李仁光(In-Kwang Lee),金盛植(Seong-Sik Kim),張鐘贊(Jong-Chan Jang),金君珍(Koon-Jin Kim),金敬娥(Kyung-Ah Kim),李泰洙(Tae-Soo Lee),車殷宗(Eun-Jong Cha) 대한전기학회 2008 전기학회논문지 Vol.57 No.7
Respiration is induced by muscular contraction of the chest and abdomen, resulting in the abdominal volume change. Thus, continuous measurement of the abdominal dimension enables to monitor breathing activity. Conductive rubber cord has been previously introduced and tested to develop wearable application for respiratory measurements. This study implemented respiratory monitoring system with the conductive rubber cord in the patient's pants in purpose of quantitative estimation of tidal volume.
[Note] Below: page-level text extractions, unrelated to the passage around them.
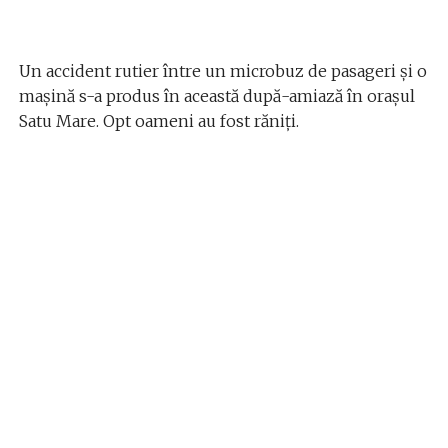
Un accident rutier între un microbuz de pasageri și o
mașină s-a produs în această după-amiază în orașul
Satu Mare. Opt oameni au fost răniţi.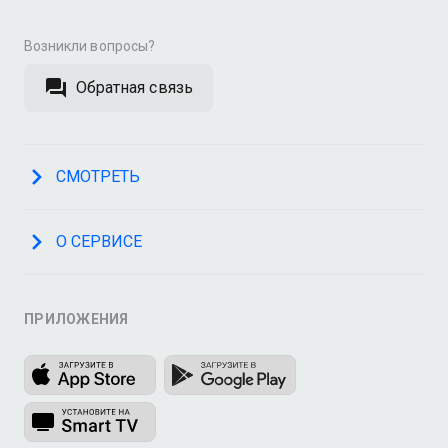
Возникли вопросы?
Обратная связь
СМОТРЕТЬ
О СЕРВИСЕ
ПРИЛОЖЕНИЯ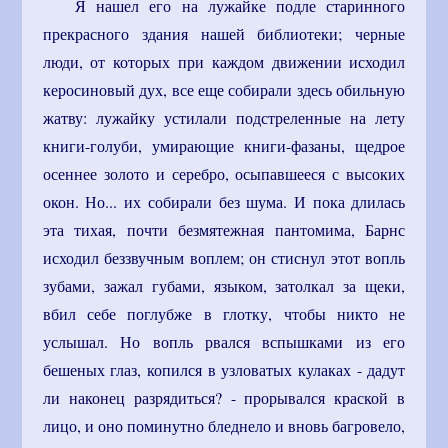
Я нашел его на лужайке подле старинного
прекрасного здания нашей библиотеки; черные
люди, от которых при каждом движении исходил
керосиновый дух, все еще собирали здесь обильную
жатву: лужайку устилали подстреленные на лету
книги-голуби, умирающие книги-фазаны, щедрое
осеннее золото и серебро, осыпавшееся с высоких
окон. Но... их собирали без шума. И пока длилась
эта тихая, почти безмятежная пантомима, Барнс
исходил беззвучным воплем; он стиснул этот вопль
зубами, зажал губами, языком, затолкал за щеки,
вбил себе поглубже в глотку, чтобы никто не
услышал. Но вопль рвался вспышками из его
бешеных глаз, копился в узловатых кулаках - дадут
ли наконец разрядиться? - прорывался краской в
лицо, и оно поминутно бледнело и вновь багровело,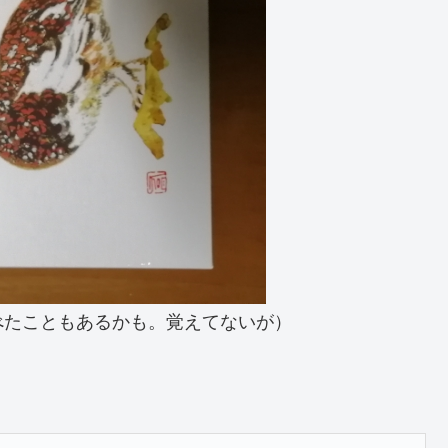
べたこともあるかも。覚えてないが）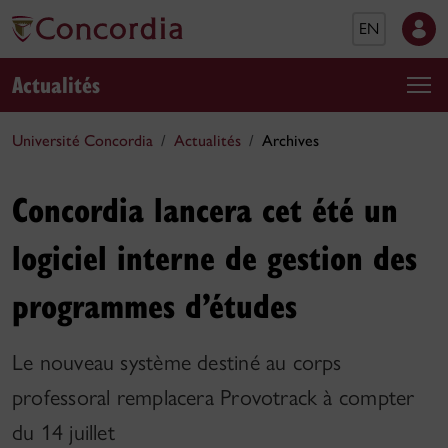
EN
Actualités
Université Concordia
Actualités
Archives
Concordia lancera cet été un
logiciel interne de gestion des
programmes d’études
Le nouveau système destiné au corps
professoral remplacera Provotrack à compter
du 14 juillet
Air mixed with 0~5% CO₂ was inhaled and the respiratory air flow rate, abdominal dimension change, and end tidal CO₂ concentration were simultaneously measured in steady state. CO₂ inhalation significantly increased the tidal volume in normal physiological state with the subject unawared. The tidal volume estimated from the abdominal dimension change linearly correlated with the tidal volume measured by a pneumotachometer with a correlation coefficient of 0.88. Customized calibration for each subject resulted in relative errors less than 10%. Therefore, the tidal volume was accurately estimated by measuring the abdominal dimension change.